The Great Fake Debates: Is the world a smaller place?

Big Technology, Tiny World
by M. A. Cornejo

Of all the places I have called home through the years, my first apartment was by far the most interesting. The simple combination of thin walls, narrow courtyards, one laundry room for 250 units, and the mere fact it was filled with the type of people living in the Paradise neighborhood of Las Vegas taught as much about the world as I have ever learned before or since. I always knew what the lady upstairs was cooking, as the odors would emanate through my ceiling. I could tell when the young couple across the way were both home from work, because it’s hard to avoid the loud, passionate screams and moans — from both of them — as they enjoyed the other’s company. And as for my next-door neighborhood, there was plenty of evidence seeping into my simple one-bedroom apartment to alert me when his dealer had came through. Add in the fact I not only knew when just about everyone around me was upset, but I could tell you exactly what they were upset about as their anger spilled out in boisterous tones for the world to hear.

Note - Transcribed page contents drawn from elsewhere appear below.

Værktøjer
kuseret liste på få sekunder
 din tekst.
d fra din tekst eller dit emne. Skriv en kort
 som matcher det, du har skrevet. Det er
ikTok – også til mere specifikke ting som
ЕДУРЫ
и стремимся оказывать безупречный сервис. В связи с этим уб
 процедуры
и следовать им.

Yes, 2006 was an eventful year for all those residing near me. When I moved out that November, I was extremely happy to be away from the never-ending sensory barrage. A few years later, thanks to Facebook, Twitter, blog posts, streaming video, and the like, I was tossed back into the life I had one thought I had escaped from for good. Thanks to the recent technological advances, I now know that a person who I attended a few classes with in high school, “is about to hit the gym.” Don’t get me wrong. I absolutely love to get up-to-the-hour information on the guy who I barely spent any time with from my fraternity when we lived 20-feet from each other — let alone his ex-girlfriend.

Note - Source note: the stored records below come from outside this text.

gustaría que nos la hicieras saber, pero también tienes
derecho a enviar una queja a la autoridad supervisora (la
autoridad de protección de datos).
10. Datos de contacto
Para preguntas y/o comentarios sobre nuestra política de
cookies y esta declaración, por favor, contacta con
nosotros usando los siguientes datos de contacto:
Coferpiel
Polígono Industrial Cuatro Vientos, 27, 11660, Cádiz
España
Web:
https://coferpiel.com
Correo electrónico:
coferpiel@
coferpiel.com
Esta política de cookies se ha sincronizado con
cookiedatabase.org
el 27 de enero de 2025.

Am I happy about these new trends in our society? Obviously, from my pervious statements in this piece, you know there is a lot I dislike. However, without these advancements, I would have lost touch with many of the people I had once called my closest friends. There are people who I met in San Jose, who grew up in the South, and now live in the Mid-West or on the East Coast I have access to in a way I never thought possible. It is amazing how I can see wedding pictures of people I was sure I would have lost contact to years ago, whether we still talk or not.

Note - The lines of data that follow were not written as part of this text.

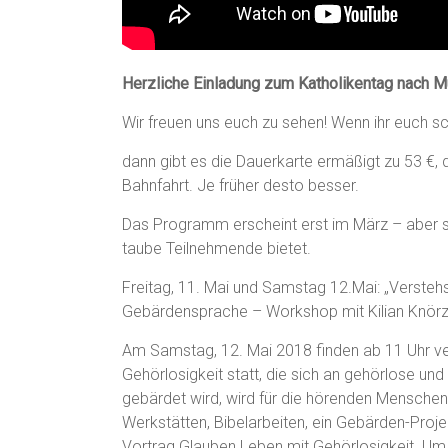
Herzliche Einladung zum Katholikentag nach M
Wir freuen uns euch zu sehen! Wenn ihr euch sc
dann gibt es die Dauerkarte ermäßigt zu 53 €, 
Bahnfahrt. Je früher desto besser.
Das Programm erscheint erst im März – aber 
taube Teilnehmende bietet.
Freitag, 11. Mai und Samstag 12.Mai: „Verstehst
Gebärdensprache – Workshop mit Kilian Knörze
Am Samstag, 12. Mai 2018 finden ab 11 Uhr v
Gehörlosigkeit statt, die sich an gehörlose u
gebärdet wird, wird für die hörenden Menschen
Werkstätten, Bibelarbeiten, ein Gebärden-Proj
Vortrag Glauben Leben mit Gehörlosigkeit. Um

It’s truly an amazing feat of humanity I can see places and people through a computer screen — or even on an iPod — I would never have had the fortune to witness if not for the technology that has turned the world into one, gigantic small town. I think of someone like my grandfather, who had only the writings of the famed travel essayists of his youth to describe cities like Vienna and Prague, or grand experiences such as walking the Great Wall. Sure, the Internet cannot replace those experiences entirely, but there is nothing one could see up close at the Tomb of the Unknown Soldier under the Arc de Triomphe I cannot by typing those words into Google. The world is, without a doubt, a far smaller world than anyone could have imagined just 30 years ago. Our lives, whether we consciously decide to or are simply forced to by picture-happy Facebook friends, are on display for the whole of humanity to behold. Where once you had to be transcendent in literature, sports, film, science, religion, or politics to be known throughout the world, you must only process a cursory knowledge of technology and an IP address today.